Dieses Buch bietet ein paar Kurzgeschichten zu den Männern in Americas Leben: Aspen und Maxon. Die Geschichten sind aus der Sicht des jeweiligen Mannes geschrieben und bringen uns so etwas mehr Einblick in ihre Gefühlswelt. Und das ist auch das gute an dem Buch. Endlich lernt man die beiden etwas besser kennen und versteht ihre Beweggründe.
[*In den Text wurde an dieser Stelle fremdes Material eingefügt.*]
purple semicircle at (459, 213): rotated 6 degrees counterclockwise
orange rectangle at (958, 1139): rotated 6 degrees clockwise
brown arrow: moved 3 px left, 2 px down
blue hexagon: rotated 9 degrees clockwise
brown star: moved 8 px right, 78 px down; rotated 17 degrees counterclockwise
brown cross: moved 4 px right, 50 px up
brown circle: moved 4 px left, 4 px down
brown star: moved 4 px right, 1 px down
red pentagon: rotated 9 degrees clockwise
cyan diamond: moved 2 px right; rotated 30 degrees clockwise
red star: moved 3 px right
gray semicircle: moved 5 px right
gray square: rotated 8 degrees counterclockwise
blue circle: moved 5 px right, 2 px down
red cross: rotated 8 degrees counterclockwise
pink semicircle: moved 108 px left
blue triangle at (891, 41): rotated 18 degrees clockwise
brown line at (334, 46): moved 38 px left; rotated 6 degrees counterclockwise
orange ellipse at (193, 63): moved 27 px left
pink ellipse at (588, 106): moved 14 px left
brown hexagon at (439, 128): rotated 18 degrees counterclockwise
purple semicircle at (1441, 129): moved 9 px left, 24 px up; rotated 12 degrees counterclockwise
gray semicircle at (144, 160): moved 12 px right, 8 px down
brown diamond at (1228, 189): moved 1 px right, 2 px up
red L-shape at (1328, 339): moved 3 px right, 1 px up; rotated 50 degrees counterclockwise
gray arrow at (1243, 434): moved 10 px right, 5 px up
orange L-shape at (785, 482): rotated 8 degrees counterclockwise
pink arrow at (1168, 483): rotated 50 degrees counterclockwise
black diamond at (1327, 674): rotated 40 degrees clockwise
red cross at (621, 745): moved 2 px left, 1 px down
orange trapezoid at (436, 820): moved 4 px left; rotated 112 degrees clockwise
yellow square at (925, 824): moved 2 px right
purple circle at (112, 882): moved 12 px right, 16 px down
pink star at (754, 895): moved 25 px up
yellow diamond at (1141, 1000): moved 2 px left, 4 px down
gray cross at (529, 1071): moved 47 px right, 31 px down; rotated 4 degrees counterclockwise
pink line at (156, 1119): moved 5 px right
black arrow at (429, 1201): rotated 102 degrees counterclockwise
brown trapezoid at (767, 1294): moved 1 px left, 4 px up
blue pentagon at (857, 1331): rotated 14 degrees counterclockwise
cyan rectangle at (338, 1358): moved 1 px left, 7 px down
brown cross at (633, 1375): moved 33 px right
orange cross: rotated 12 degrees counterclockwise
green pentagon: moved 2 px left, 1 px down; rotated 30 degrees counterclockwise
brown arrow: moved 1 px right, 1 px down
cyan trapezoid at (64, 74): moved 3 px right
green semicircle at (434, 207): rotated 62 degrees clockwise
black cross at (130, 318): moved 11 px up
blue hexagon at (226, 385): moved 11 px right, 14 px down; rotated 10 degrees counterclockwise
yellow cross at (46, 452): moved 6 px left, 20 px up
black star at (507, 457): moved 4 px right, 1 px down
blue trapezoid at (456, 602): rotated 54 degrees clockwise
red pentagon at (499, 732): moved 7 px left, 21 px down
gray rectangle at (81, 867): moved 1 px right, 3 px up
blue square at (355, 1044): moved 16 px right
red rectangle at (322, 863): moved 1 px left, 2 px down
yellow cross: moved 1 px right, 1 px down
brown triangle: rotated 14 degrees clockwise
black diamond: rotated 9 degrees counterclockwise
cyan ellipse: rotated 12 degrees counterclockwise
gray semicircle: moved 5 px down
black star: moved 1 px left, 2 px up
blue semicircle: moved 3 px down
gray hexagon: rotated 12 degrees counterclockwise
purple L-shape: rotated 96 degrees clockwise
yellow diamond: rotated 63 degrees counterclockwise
Ich muss sagen das ich Aspen nicht wirklich interessant finde. Daher haben mich seine Geschichten auch gar nicht so sehr interessiert. Schade ist es dann, das sein Part etwas größer ist.

Viel Neues wird man in den Geschichten aber nicht finden. Ich selber habe es kurz vor dem Dritten Band gelesen. Das war auch eine recht gute Idee, da es schon länger her ist, dass ich die Bücher gelesen habe und so wieder in die Geschichten gefunden habe und mich an Szenen erinnert habe die mir schon ganz entfallen waren.

Daher würde ich sagen: Dieses Buch ist für echte Fans ganz nett und hilft um wieder einzusteigen. Zu hohe Erwartungen würde ich allerdings daran nicht setzen.